I think the ancient wisdom of the Toltec can help provide some valuable insights as described in the book ‘The Four Agreements’ by Don Miguel Ruiz2:

  1. Be Impeccable with your Word – Speaking with integrity. Let’s avoid generalising the beliefs and behaviours of an entire group of people. Consider the impact of what we say and our actions on others.
  2. Don’t Take Anything Personally – Nothing others do is because of you. What others say and do is a projection of their own model of the world. I think it is healthy to provide a different perspective and challenge views in a constructive and balanced way
  3. Don’t Make Assumptions – Get to know the individual. Ask before assuming. Foster a culture of openness where you can clarify and challenge inappropriate comments in private.
  4. Always Do Your Best – One of Interserve’s values is ‘take pride in what you do’. If everyone did their best – just imagine what we could achieve together. This also has the effect of creating a positive working environment where we don’t judge/blame ourselves or others.

I strongly believe we all need to take responsibility for our words and actions. If we value what others can offer and create the right, supportive environment for collaborative team working we can achieve so much together.That’s why I’ve been involved with the Women in Interserve Network, sharing my experiences and supporting others.

Difference in others can be a source of learning for us. Let difference be the making of us by way of innovation, growth and prosperity that benefits our business and society.
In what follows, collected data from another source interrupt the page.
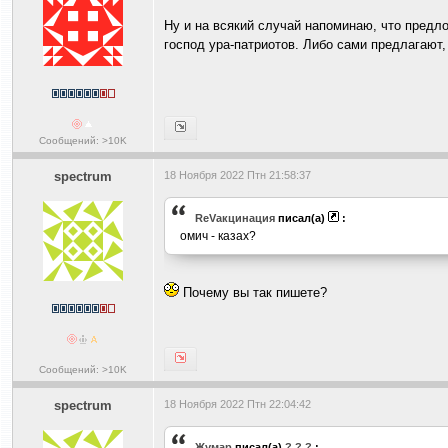
Ну и на всякий случай напоминаю, что предло
господ ура-патриотов. Либо сами предлагают
Сообщений: >10K
spectrum
18 Ноября 2022 Птн 21:58:37
ReVакцинация
писал(а)
:
омич - казах?
Почему вы так пишете?
Сообщений: >10K
spectrum
18 Ноября 2022 Птн 22:04:42
Жумар
писал(а)
?
?
?
:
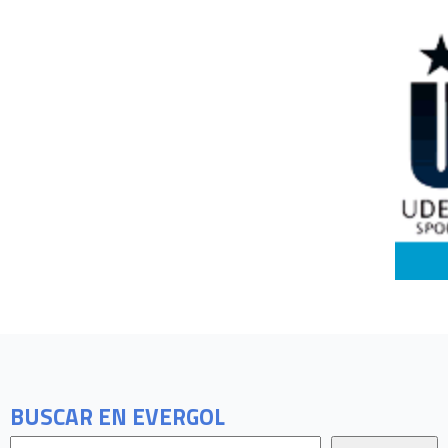
BUSCAR EN EVERGOL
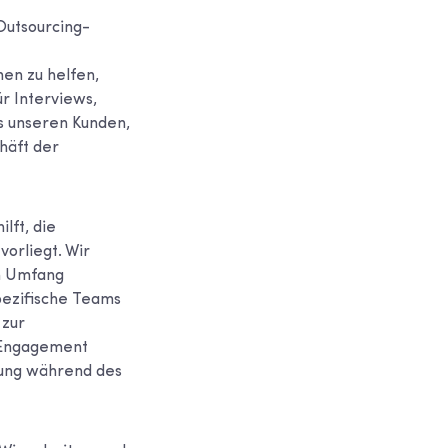
Outsourcing-
en zu helfen,
ür Interviews,
s unseren Kunden,
häft der
lft, die
orliegt. Wir
en Umfang
spezifische Teams
 zur
s Engagement
hrung während des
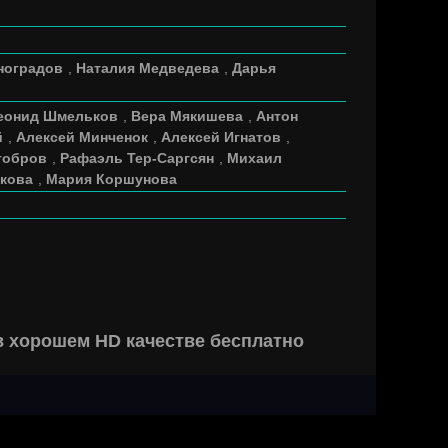
ноградов
,
Наталия Медведева
,
Дарья
еонид Шмельков
,
Вера Мякишева
,
Антон
й
,
Алексей Минченок
,
Алексей Игнатов
,
тобров
,
Рафаэль Тер-Саргсян
,
Михаил
якова
,
Мария Коршунова
в хорошем HD качестве бесплатно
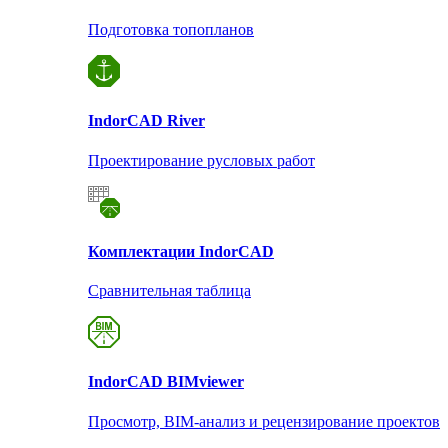
Подготовка топопланов
Indor
CAD River
Проектирование русловых работ
Комплектации Indor
CAD
Сравнительная таблица
Indor
CAD BIMviewer
Просмотр, BIM-анализ и рецензирование проектов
1 Roger Birkman, an American organisational psychologist, created the ‘Birkman Method’, a workplace psychological assessment

2 The Toltec were ‘people of knowledge’ – scientists and artists who created a society to explore and conserve the traditional spiritual knowledge and practices of their ancestors. The simple ideas of The Four Agreements provide an inspirational code for life; a personal development model, and a template for personal development, behaviour, communications and relationships

Sobia Iqbal

Sobia Iqbal is a Bid Manager within Interserve Developments. She is also an active committee member of the Women at Interserve Network (WIN), promoting the benefits of having a diverse workforce that is given equal opportunity to fulfil their potential based upon merit.

  • Tim Haywood

    very nicely written and thought-provoking, Sobia. And, despite what it says in your blog, you should take that personally!

  • Leah Shafik

    This is great Sobia. Let’s hope that the good work continues within Interserve.
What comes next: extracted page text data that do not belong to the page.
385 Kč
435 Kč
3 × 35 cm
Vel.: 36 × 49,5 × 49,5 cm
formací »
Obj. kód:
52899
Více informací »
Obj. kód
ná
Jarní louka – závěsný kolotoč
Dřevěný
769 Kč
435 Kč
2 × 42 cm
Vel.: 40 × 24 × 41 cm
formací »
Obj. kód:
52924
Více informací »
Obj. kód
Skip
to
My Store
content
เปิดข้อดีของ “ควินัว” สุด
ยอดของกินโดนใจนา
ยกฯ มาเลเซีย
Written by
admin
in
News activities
  • Great blog Sobia, really nicely written

  • Jayne Capel

    Sobia, I was very pleased to read your blog as I have always believed in the ‘spiritual way’ which your words reflected. This fosters a unity not only within the workplace but also in the wider world. Thank you.

  • Afia Chaudhary

    Very Interesting! Really good read!

  • Steve

    Great blog Sobia. The four suggestions of things we can do to avoid bias are so simple and all they take is a little bit of self awareness. I sure that many people are not even concious of the impact of some of the things they say or do, or consider that how they act is being watched and copied by other people that look up to them, (regardless of what position within the organisation they hold).
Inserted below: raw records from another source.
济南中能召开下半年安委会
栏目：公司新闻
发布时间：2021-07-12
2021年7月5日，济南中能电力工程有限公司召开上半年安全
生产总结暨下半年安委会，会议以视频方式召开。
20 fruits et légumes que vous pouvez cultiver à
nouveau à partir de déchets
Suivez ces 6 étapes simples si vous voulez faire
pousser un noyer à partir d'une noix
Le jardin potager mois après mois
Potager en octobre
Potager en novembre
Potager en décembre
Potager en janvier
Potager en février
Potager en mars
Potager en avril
  • Really good article. People often don’t like to share their knowledge because they fear that their ideas and intellectual capital will be ‘stolen’. That someone else will get the credit for their work. In reality this rarely happens – there are people that try to pass off others’ work as their own, but this isn’t a long-term way to succeed. Unless you can understand and articulate the reasoning behind an idea you won’t be able to exploit it. Getting to a collaborative space where sharing is normal is a shift in culture that many large organisations need to make, and we’re no different.